Before he could ask, G.G. said quietly, “Sorry. I didn’t know she needed to be chained. This is my first time dealing with an injured immortal.”
“Not your fault,” Tybo assured him, sliding a padlock through the ends of the chain and snapping it closed. Tugging on the chain to test their handiwork, he added, “Someone should have thought to tell you things like that. With immortals for customers, we should have figured you’d run into something like this eventually. Truthfully, it’s lucky you haven’t encountered it before this.”
“Yeah, maybe,” G.G. said wryly as they watched Tybo grab a bag and slap it to Elspeth’s mouth.
Turning away from Elspeth, Valerian eyed G.G. with concern. “You need a hospital.”
“Nah,” G.G. said with a grimace. “It’s just a couple of cracked ribs. I’ve had them before. I’ll survive. Just tape me up. It’s all they’d do.”

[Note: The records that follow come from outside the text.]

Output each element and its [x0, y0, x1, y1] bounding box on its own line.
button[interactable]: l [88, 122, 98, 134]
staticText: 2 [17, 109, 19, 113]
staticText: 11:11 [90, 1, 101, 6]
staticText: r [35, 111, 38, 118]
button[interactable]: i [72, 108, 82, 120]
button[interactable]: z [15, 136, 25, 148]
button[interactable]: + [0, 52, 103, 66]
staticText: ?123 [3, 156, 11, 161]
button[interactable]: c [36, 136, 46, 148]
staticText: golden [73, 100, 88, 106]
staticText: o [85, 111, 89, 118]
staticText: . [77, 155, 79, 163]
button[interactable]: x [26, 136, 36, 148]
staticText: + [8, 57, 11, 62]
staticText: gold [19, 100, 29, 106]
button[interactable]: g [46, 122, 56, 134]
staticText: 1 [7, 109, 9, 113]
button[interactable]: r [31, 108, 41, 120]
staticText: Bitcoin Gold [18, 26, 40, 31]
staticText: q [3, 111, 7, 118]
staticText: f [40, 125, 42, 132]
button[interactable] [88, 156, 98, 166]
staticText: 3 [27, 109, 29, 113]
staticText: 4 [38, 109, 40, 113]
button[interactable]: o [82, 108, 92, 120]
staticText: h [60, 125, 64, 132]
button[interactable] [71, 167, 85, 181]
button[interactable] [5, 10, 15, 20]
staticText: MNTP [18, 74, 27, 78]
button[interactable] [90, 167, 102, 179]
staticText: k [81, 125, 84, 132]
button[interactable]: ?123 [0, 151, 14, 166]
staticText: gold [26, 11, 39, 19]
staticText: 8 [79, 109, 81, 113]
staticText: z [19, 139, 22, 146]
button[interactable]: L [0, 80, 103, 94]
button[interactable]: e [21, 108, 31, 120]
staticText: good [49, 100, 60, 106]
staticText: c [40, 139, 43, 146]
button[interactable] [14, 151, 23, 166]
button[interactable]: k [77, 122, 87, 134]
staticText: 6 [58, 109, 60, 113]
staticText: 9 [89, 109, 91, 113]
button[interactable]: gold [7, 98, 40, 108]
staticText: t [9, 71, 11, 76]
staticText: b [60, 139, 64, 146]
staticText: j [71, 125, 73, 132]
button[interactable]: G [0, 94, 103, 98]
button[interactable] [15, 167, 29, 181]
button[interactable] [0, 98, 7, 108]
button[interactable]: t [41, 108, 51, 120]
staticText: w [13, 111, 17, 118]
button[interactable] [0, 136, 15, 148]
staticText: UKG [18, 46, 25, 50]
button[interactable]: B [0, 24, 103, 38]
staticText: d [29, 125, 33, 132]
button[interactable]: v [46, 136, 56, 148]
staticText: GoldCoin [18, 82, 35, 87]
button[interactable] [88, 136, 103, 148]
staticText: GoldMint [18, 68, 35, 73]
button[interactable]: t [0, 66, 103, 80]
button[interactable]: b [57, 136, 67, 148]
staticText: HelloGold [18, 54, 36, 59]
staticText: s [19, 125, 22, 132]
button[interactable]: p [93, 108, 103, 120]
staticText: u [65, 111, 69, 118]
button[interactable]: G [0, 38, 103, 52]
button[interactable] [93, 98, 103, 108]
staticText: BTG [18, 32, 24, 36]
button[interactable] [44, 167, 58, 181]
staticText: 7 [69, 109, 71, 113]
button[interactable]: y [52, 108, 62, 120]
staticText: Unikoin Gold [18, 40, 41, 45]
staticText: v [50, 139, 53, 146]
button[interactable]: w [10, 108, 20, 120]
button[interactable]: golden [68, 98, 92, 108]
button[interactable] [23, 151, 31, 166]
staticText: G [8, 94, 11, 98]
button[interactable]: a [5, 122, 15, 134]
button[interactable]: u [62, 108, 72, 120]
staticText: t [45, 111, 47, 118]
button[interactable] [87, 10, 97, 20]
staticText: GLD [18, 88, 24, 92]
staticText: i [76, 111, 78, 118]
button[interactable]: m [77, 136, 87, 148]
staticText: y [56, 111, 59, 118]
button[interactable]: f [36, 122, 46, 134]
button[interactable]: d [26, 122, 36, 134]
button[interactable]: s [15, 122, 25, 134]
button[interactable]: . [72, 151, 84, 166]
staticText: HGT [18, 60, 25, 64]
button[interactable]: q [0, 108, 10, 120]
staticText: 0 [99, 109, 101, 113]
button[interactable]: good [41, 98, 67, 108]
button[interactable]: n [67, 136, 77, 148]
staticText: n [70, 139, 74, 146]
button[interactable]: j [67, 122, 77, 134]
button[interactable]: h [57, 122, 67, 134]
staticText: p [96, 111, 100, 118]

Valerian and Tybo exchanged a glance, and then Tybo pulled out a phone and turned to walk to the other end of the kitchen, punching in numbers as he went.
“What are nanos?” Wyatt asked finally and found all four people looking at him. Even Tybo paused and turned, the phone pressed to his ear.
“Mortal,” Valerian grunted, his gaze narrowed on Wyatt.
Wyatt eyed him warily back, vaguely aware of a small ruffling sensation in his head.
“Yes, he’s mortal. He’s Elspeth’s friend,” G.G. said, and then added solemnly, “She couldn’t read or control him.”
Valerian’s head went back slightly and his eyebrows rose. “Well, hell, that makes things more complicated.”
“Why?” Wyatt asked sharply, and then glanced to G.G. and asked, “And what do you mean she couldn’t read or control me? They can read and control us?”